Pandas: need to create dataframe for weekly search per event occurrence

If I have this events dataframe df_e below:
|------|------------|-------|
| group| event date | count |
| x123 | 2016-01-06 | 1 |
| | 2016-01-08 | 10 |
| | 2016-02-15 | 9 |
| | 2016-05-22 | 6 |
| | 2016-05-29 | 2 |
| | 2016-05-31 | 6 |
| | 2016-12-29 | 1 |
| x124 | 2016-01-01 | 1 |
...
and also know the t0 which is the beginning of time (let's say for x123 it's 2016-01-01) and tN which is the end of experiment from another dataframe df_s (2017-05-25), then how can I create the dataframe df_new which should like this
|------|------------|---------------|--------|
| group| obs. weekly| lifetime, week| status |
| x123 | 2016-01-01 | 1 | 1 |
| | 2016-01-08 | 0 | 0 |
| | 2016-01-15 | 0 | 0 |
| | 2016-01-22 | 1 | 1 |
| | 2016-01-29 | 2 | 1 |
...
| | 2017-05-18 | 1 | 1 |
| | 2017-05-25 | 1 | 1 |
...
| x124 | 2017-05-18 | 1 | 1 |
| x124 | 2017-05-25 | 1 | 1 |
Explanation: take t0 and generate rows until tN per week period. For each row R, search with that group if the event date falls within R, if True, then count how long in weeks it lives there, also set status = 1 as alive, otherwise set lifetime, status columns for this R as 0, e.g. dead.
Questions:
1) How to generate dataframes per group given t0 and tN values, e.g. generate [group, obs. weekly, lifetime, status] columns for (tN - t0) / week rows?
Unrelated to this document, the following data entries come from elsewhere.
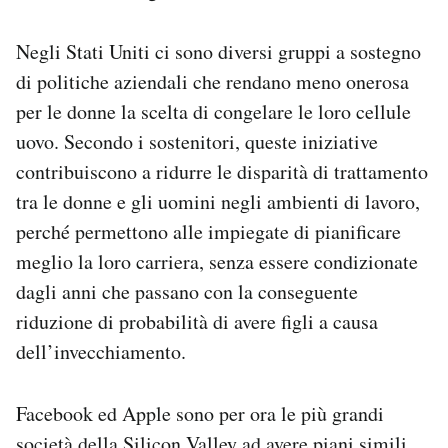
Negli Stati Uniti ci sono diversi gruppi a sostegno
di politiche aziendali che rendano meno onerosa
per le donne la scelta di congelare le loro cellule
uovo. Secondo i sostenitori, queste iniziative
contribuiscono a ridurre le disparità di trattamento
tra le donne e gli uomini negli ambienti di lavoro,
perché permettono alle impiegate di pianificare
meglio la loro carriera, senza essere condizionate
dagli anni che passano con la conseguente
riduzione di probabilità di avere figli a causa
dell’invecchiamento.
Facebook ed Apple sono per ora le più grandi
società della Silicon Valley ad avere piani simili,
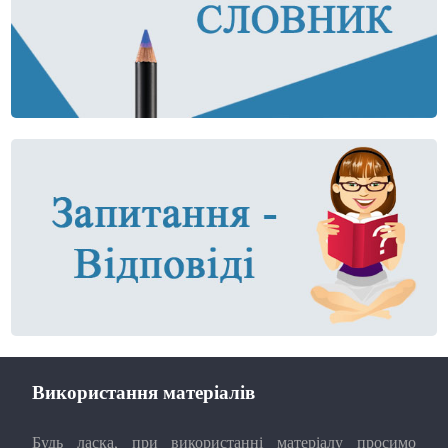
Використання матеріалів
Будь ласка, при використанні матеріалу просимо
2) How to accomplish the construction of such df_new dataframe explained above?
I can begin with this so far =)
import pandas as pd
# 1. generate dataframes per group to get the boundary within `t0` and `tN` from df_s dataframe, where each dataframe has "group, obs, lifetime, status" columns X (tN - t0 / week) rows filled with 0 values.
df_all = pd.concat([df_group1, df_group2])
def do_that(R):
found_event_row = df_e.iloc[[R.group]]
# check if found_event_row['date'] falls into R['obs'] week
# if True, then found how long it's there
df_new = df_all.apply(do_that)
I'm not really sure if I get you but group one is not related to group two, right? if that's the case I think what you want is something like this:
import pandas as pd
df_group1 = df_group1.set_index('event date')
df_group1.index = pd.to_datetime(df_group1.index) #convert the index to datetime so you can 'resample'
df_group1['lifetime, week'] = df_group1.resample('1W').apply(lamda x: yourfuncion(x))
df_group1 = df_group1.reset_index()
df_group1['status']= df_group1.apply(lambda x: 1 if x['lifetime, week']>0 else 0)
#do the same with group2 and concat to create df_all
I'm not sure how you get 'lifetime, week' but all that's left is creating the function that generates it.